First, this gives rise to semantic clusters, or anisotropic superposition. Related features that frequently co-occur, such as "Christmas," "December," and "winter," cluster together in representation space. Their mutual interference is constructive, reinforcing the signal for seasonally related concepts. This explains observations in real language models where SAEs find features grouped by semantic similarity rather than orthogonal isolation.

Second, and more strikingly, the framework naturally produces cyclical structures. The authors reproduce the "months of the year" phenomenon observed in LLMs: months arrange in a circular pattern because seasonal words constructively interfere with adjacent months. January activates February; December activates Christmas; the topology emerges from transition probabilities in the training data. This circular arrangement is not a quirk to be explained away, but a natural consequence of encoding correlated features in superposition while maintaining recoverability.

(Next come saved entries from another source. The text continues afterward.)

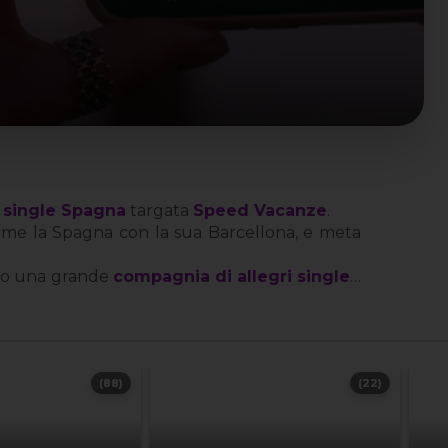
 single Spagna
targata
Speed Vacanze
.
 come la Spagna con la sua Barcellona, e meta
tto una grande
compagnia di allegri single
…
(88)
(22)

The paper also introduces a distinction between presence-coding and value-coding features to account for structure that persists even without correlations. Presence-coding features (binary indicators) exhibit the cyclical geometries when correlated, while value-coding features (continuous magnitudes) may show different organizations. This dichotomy helps explain why certain structured representations appear robustly across different data regimes.

Implications for Interpretability Research

These findings carry significant implications for the practice of mechanistic interpretability, particularly for dictionary learning. Current SAE training often assumes that features are approximately orthogonal or that interference represents noise to be eliminated. If real networks extensively employ linear superposition, then optimal dictionaries may need to account for correlated, non-orthogonal basis vectors. The geometric prior used in SAE training may need revision to accommodate constructive interference and anisotropic arrangements.

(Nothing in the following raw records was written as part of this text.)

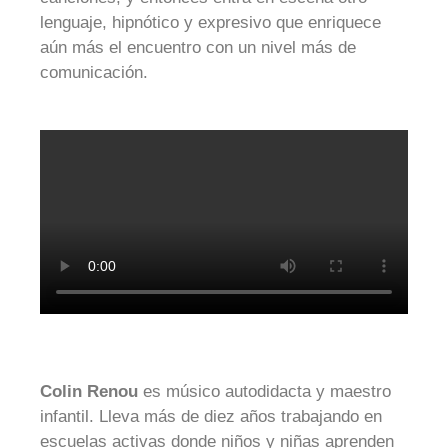
lenguaje, hipnótico y expresivo que enriquece
aún más el encuentro con un nivel más de
comunicación.
Colin Renou
es músico autodidacta y maestro
infantil. Lleva más de diez años trabajando en
escuelas activas donde niños y niñas aprenden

Furthermore, the role of weight decay in shaping feature geometry suggests that regularization choices have profound consequences for interpretability. Strong weight decay does not merely prevent overfitting; it actively pushes representations toward semantic clustering by forcing the network to exploit data correlations for efficient encoding. This connects to recent work on model editing and adversarial robustness, where understanding which features interfere constructively versus destructively becomes crucial for targeted interventions.

Limitations and Open Questions

While BOWS provides a crucial intermediate step between toy models and full language models, several limitations remain. The framework uses binary bag-of-words representations, which capture co-occurrence statistics but lack the compositional depth and contextual variation of real transformer representations. The experiments focus primarily on single-layer autoencoders, leaving open the question of how constructive interference propagates through deep, non-linear stacks.

Additionally, the distinction between beneficial constructive interference and harmful cross-talk requires careful empirical validation in larger models. While the theory predicts that correlated features should cluster, identifying whether specific interference patterns in LLMs are indeed exploited for efficient computation, as opposed to being merely tolerated, remains challenging.

Conclusion

The work of Prieto et al. fundamentally reframes how we conceptualize neural feature geometry. Superposition is not merely a packing problem where features jostle for orthogonal real estate; it is an encoding strategy that respects and exploits the statistical structure of the data. By recognizing that interference can be constructive, we gain explanatory purchase on the cyclical manifolds and semantic clusters that have puzzled interpretability researchers.

Moving forward, the field must update its geometric intuitions. Rather than searching only for regular polytopes and antipodal pairs, we should expect and seek out anisotropic structures that mirror the correlation geometry of the training distribution. The path toward interpretable AI requires understanding not just how features avoid each other, but how they cooperate through the mathematics of constructive interference.